On sait aujourd’hui combien Alfred Hitchcock manipulait et maltraitait ses actrices. Sa perversité était abyssale et sur ce point Serge Moatti n’est pas un lanceur d’alerte. Nous autres français n’avons pas perçu l’injonction d’ordre moral (p. 48) imposé par le sénateur William Hays (que dénonçait bien entendu Zoé Brisby dans son roman) alors que des comportements autrement plus répréhensibles étaient étouffés dans une atmosphère malsaine de compétition.
On sait encore moins qu’Hollywood fut le théâtre de meurtres touchant des femmes qui n’avaient même pas acquis le statut (d’ailleurs ultra fragile) de starlette. Il nous glace le sang en les qualifiant de casting parallèle aux films qui se tournaient (p. 29).

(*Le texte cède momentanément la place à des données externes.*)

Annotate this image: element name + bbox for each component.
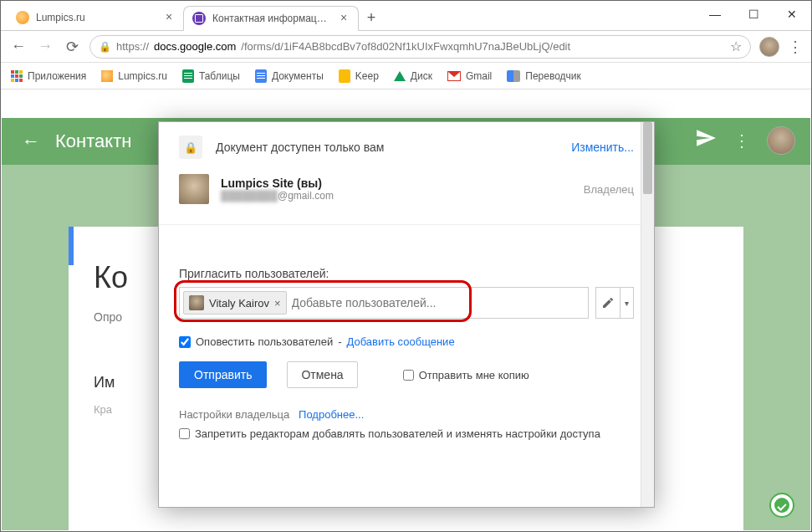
back-arrow-icon[interactable]: ← — [22, 130, 40, 152]
send-button[interactable]: Отправить — [179, 361, 267, 388]
bookmarks-bar: Приложения Lumpics.ru Таблицы Документы … — [1, 63, 811, 90]
close-icon[interactable]: × — [163, 12, 175, 23]
caret-down-icon: ▾ — [620, 288, 633, 318]
favicon-forms — [192, 12, 206, 25]
url-path: /forms/d/1iF4AB8bcdBv7of8d02Nf1kUIxFwxqm… — [241, 40, 570, 53]
cancel-button[interactable]: Отмена — [287, 361, 357, 388]
window-maximize[interactable]: ☐ — [734, 1, 773, 28]
user-chip[interactable]: Vitaly Kairov × — [183, 291, 287, 315]
url-host: docs.google.com — [154, 40, 236, 53]
bookmark-translate[interactable]: Переводчик — [507, 70, 581, 82]
restrict-label: Запретить редакторам добавлять пользоват… — [195, 427, 600, 440]
window-minimize[interactable]: — — [696, 1, 734, 28]
notify-checkbox[interactable] — [179, 336, 191, 348]
owner-avatar — [179, 174, 209, 204]
tab-strip: Lumpics.ru × Контактная информация - Goo… — [1, 1, 811, 31]
keep-icon — [339, 69, 350, 83]
translate-icon — [507, 70, 520, 82]
notify-label: Оповестить пользователей — [196, 335, 333, 348]
favicon-lumpics — [101, 70, 113, 82]
bookmark-drive[interactable]: Диск — [394, 70, 432, 82]
favicon-lumpics — [16, 11, 29, 24]
bookmark-lumpics[interactable]: Lumpics.ru — [101, 70, 167, 82]
reload-button[interactable]: ⟳ — [63, 38, 81, 56]
security-badge-icon[interactable] — [769, 493, 794, 518]
owner-name: Lumpics Site (вы) — [221, 176, 572, 190]
permission-dropdown[interactable]: ▾ — [595, 287, 634, 319]
back-button[interactable]: ← — [9, 38, 28, 56]
chip-name: Vitaly Kairov — [209, 297, 269, 309]
tab-forms[interactable]: Контактная информация - Goo… × — [183, 6, 359, 31]
tab-title: Контактная информация - Goo… — [212, 13, 331, 24]
chrome-menu-icon[interactable]: ⋮ — [788, 38, 803, 56]
change-link[interactable]: Изменить... — [571, 141, 634, 154]
omnibox[interactable]: 🔒 https://docs.google.com/forms/d/1iF4AB… — [89, 35, 751, 59]
bookmark-star-icon[interactable]: ☆ — [730, 38, 742, 54]
owner-email: ████████@gmail.com — [221, 190, 572, 202]
owner-settings-label: Настройки владельца — [179, 408, 289, 421]
send-copy-checkbox[interactable] — [403, 370, 414, 381]
notify-dash: - — [338, 335, 341, 348]
restrict-checkbox[interactable] — [179, 428, 190, 439]
add-message-link[interactable]: Добавить сообщение — [347, 335, 455, 348]
privacy-text: Документ доступен только вам — [216, 141, 558, 154]
bookmark-keep[interactable]: Keep — [339, 69, 379, 83]
tab-lumpics[interactable]: Lumpics.ru × — [8, 5, 183, 30]
bookmark-label: Keep — [355, 70, 379, 82]
docs-icon — [255, 69, 267, 83]
scrollbar-thumb[interactable] — [643, 122, 652, 194]
bookmark-label: Lumpics.ru — [118, 70, 167, 82]
lock-icon: 🔒 — [179, 136, 202, 159]
new-tab-button[interactable]: + — [359, 5, 384, 30]
bookmark-docs[interactable]: Документы — [255, 69, 324, 83]
drive-icon — [394, 71, 406, 81]
lock-icon: 🔒 — [99, 41, 111, 53]
window-close[interactable]: ✕ — [773, 1, 811, 28]
bookmark-label: Приложения — [28, 70, 86, 82]
profile-avatar[interactable] — [759, 37, 779, 57]
invite-input-box[interactable]: Vitaly Kairov × — [179, 287, 589, 319]
form-title: Контактн — [55, 130, 131, 152]
bookmark-label: Переводчик — [525, 70, 581, 82]
more-icon[interactable]: ⋮ — [733, 130, 750, 151]
apps-shortcut[interactable]: Приложения — [11, 70, 86, 82]
url-scheme: https:// — [116, 40, 149, 53]
gmail-icon — [447, 71, 461, 81]
tab-title: Lumpics.ru — [36, 12, 156, 23]
learn-more-link[interactable]: Подробнее... — [299, 408, 364, 421]
bookmark-sheets[interactable]: Таблицы — [182, 69, 240, 83]
dialog-scrollbar[interactable] — [641, 122, 654, 507]
send-icon[interactable] — [695, 127, 717, 154]
apps-icon — [11, 70, 23, 82]
chip-remove-icon[interactable]: × — [274, 297, 281, 309]
owner-role: Владелец — [584, 183, 634, 196]
chip-avatar — [189, 295, 204, 310]
bookmark-label: Документы — [272, 70, 324, 82]
close-icon[interactable]: × — [338, 13, 350, 24]
pencil-icon — [596, 288, 620, 318]
user-avatar[interactable] — [767, 126, 795, 155]
address-bar: ← → ⟳ 🔒 https://docs.google.com/forms/d/… — [1, 31, 811, 63]
send-copy-label: Отправить мне копию — [419, 369, 529, 381]
bookmark-label: Gmail — [466, 70, 492, 82]
bookmark-label: Диск — [411, 70, 432, 82]
invite-label: Пригласить пользователей: — [179, 267, 634, 280]
forward-button[interactable]: → — [36, 38, 54, 56]
add-people-input[interactable] — [292, 296, 585, 309]
bookmark-gmail[interactable]: Gmail — [447, 70, 492, 82]
sharing-dialog: 🔒 Документ доступен только вам Изменить.… — [158, 121, 655, 508]
sheets-icon — [182, 69, 194, 83]
bookmark-label: Таблицы — [199, 70, 240, 82]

En tricotant les coulisses du tournage avec des faits d’actualité de l’époque il réussit, avec ce douzième ouvrage, un roman noir éclairant l’envers du décor et restaurant la mémoire de tous les sacrifiés sur l’autel de la notoriété, victimes des cinglés attirés par les collines de Beverley (p. 201). Il nous donne aussi envie de retrouver Rebecca, tout autant le livre que le film pour les comprendre avec davantage d’acuité.
Journaliste, docteur en sociologie et ancien professeur à l’université, Michel Moatti est aussi l’auteur de Retour à Whitechapel, unanimement salué par la critique, de Tu n’auras pas peur, prix Polar de Cognac 2017, et de Darwin, le dernier chapitre, prix Max Gallo 2024.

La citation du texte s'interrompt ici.